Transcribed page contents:
*****
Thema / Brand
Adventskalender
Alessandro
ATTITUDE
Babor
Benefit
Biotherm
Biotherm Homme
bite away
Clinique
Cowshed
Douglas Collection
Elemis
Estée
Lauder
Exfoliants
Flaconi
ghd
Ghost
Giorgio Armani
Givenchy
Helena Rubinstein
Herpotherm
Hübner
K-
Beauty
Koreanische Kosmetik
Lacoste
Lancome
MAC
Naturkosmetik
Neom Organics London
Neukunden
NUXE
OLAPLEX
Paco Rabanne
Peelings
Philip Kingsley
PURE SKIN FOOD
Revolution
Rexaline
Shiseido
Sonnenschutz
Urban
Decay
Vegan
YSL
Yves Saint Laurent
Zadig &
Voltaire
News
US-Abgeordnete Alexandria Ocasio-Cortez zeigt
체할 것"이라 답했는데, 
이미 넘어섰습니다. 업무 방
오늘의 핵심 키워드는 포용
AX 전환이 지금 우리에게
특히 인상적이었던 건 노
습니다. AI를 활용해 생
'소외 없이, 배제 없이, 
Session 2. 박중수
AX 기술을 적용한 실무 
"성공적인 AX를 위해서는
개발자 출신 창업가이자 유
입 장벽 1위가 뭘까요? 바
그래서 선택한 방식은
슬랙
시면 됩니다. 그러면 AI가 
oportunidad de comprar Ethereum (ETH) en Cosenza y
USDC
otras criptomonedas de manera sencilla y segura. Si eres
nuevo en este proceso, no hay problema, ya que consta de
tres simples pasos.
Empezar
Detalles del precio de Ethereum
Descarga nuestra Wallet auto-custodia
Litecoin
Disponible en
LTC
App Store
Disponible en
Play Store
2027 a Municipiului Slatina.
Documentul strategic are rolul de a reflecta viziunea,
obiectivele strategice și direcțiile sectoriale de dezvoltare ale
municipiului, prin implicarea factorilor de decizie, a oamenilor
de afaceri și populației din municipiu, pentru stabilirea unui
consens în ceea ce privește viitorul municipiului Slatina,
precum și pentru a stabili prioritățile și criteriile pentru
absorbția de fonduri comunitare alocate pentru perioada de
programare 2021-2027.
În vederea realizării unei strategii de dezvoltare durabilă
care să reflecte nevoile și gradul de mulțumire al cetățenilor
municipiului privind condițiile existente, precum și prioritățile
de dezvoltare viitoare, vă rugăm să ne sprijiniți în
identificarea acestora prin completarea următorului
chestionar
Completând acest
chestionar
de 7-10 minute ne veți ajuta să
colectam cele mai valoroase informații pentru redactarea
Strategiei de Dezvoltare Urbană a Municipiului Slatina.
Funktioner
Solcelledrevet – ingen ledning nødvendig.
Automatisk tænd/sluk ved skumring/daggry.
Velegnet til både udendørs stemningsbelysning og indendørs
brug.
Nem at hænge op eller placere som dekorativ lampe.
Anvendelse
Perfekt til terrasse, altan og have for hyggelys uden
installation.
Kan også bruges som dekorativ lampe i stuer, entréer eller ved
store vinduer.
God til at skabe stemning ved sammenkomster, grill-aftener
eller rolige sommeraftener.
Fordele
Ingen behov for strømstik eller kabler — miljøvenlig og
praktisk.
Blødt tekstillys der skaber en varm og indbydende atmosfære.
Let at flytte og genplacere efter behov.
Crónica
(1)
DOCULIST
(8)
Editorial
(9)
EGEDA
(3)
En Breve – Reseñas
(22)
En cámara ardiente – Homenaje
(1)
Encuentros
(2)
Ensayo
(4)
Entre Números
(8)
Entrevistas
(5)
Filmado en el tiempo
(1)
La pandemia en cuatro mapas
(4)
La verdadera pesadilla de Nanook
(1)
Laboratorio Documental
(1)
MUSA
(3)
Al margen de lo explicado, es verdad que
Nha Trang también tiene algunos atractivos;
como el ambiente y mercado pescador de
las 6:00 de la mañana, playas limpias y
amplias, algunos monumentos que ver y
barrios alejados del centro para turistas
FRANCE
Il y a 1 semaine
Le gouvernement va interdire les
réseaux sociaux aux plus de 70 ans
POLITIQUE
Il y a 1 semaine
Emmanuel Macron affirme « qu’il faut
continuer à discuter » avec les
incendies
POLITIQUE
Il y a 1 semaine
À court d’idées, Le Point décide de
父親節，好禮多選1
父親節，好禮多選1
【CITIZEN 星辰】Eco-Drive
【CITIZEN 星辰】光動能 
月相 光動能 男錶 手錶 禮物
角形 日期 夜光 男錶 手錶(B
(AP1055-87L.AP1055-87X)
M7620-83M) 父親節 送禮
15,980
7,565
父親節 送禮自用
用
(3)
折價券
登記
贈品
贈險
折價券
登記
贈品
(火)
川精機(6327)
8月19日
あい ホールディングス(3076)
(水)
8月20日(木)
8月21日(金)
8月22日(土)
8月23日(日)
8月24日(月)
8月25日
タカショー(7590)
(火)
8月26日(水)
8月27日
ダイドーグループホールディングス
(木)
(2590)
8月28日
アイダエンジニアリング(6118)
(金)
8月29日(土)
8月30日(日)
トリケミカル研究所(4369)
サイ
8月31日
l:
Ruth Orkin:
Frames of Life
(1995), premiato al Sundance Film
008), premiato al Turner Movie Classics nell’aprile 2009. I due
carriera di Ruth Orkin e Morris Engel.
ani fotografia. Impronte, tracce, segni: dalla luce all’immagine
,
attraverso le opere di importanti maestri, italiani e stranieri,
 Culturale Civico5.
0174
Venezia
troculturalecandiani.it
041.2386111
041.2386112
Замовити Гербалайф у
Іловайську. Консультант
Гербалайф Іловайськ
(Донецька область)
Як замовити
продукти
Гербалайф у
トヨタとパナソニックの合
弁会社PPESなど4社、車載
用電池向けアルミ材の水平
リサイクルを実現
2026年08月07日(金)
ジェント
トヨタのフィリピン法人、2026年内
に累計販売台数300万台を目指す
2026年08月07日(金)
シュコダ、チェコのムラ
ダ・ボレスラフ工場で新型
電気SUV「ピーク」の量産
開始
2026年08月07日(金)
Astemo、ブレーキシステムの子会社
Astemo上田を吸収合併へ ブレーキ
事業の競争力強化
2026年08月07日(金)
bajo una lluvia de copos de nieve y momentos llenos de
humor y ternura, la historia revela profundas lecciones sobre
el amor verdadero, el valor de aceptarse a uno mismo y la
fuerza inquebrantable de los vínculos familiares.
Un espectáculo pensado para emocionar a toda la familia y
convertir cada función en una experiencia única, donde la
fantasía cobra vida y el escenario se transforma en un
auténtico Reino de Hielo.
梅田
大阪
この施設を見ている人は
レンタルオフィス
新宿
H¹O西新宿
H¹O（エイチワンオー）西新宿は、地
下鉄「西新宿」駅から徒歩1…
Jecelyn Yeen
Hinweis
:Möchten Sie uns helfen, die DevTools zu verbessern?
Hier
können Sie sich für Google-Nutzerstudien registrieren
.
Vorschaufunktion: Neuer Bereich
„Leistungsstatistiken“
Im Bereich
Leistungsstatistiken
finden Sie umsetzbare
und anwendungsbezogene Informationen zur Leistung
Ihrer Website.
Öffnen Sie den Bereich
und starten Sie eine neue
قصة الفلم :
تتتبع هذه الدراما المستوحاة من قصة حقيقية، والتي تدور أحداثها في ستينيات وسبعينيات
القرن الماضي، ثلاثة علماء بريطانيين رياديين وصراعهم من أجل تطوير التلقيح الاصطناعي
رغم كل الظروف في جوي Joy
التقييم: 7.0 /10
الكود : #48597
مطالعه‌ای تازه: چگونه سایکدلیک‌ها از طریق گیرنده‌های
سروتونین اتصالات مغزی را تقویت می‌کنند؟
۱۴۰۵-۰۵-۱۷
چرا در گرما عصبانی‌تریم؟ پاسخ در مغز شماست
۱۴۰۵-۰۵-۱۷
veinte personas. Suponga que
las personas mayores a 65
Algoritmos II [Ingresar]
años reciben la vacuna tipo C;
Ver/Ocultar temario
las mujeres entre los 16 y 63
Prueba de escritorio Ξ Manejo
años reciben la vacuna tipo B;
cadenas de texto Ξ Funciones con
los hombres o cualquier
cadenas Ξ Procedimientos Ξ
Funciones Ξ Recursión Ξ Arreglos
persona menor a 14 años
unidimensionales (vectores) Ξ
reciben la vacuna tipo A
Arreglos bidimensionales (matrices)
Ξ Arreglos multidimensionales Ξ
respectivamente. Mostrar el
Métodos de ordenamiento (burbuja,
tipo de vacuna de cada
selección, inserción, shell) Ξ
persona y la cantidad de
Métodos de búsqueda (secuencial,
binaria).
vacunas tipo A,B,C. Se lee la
*****
TASK
Return only the part of the records above that opens with the line containing "ダ・ボレスラフ工場で新型" and closes with the line containing "fuerza inquebrantable de", ends included.

EXPECTED ANSWER
ダ・ボレスラフ工場で新型
電気SUV「ピーク」の量産
開始
2026年08月07日(金)
Astemo、ブレーキシステムの子会社
Astemo上田を吸収合併へ ブレーキ
事業の競争力強化
2026年08月07日(金)
bajo una lluvia de copos de nieve y momentos llenos de
humor y ternura, la historia revela profundas lecciones sobre
el amor verdadero, el valor de aceptarse a uno mismo y la
fuerza inquebrantable de los vínculos familiares.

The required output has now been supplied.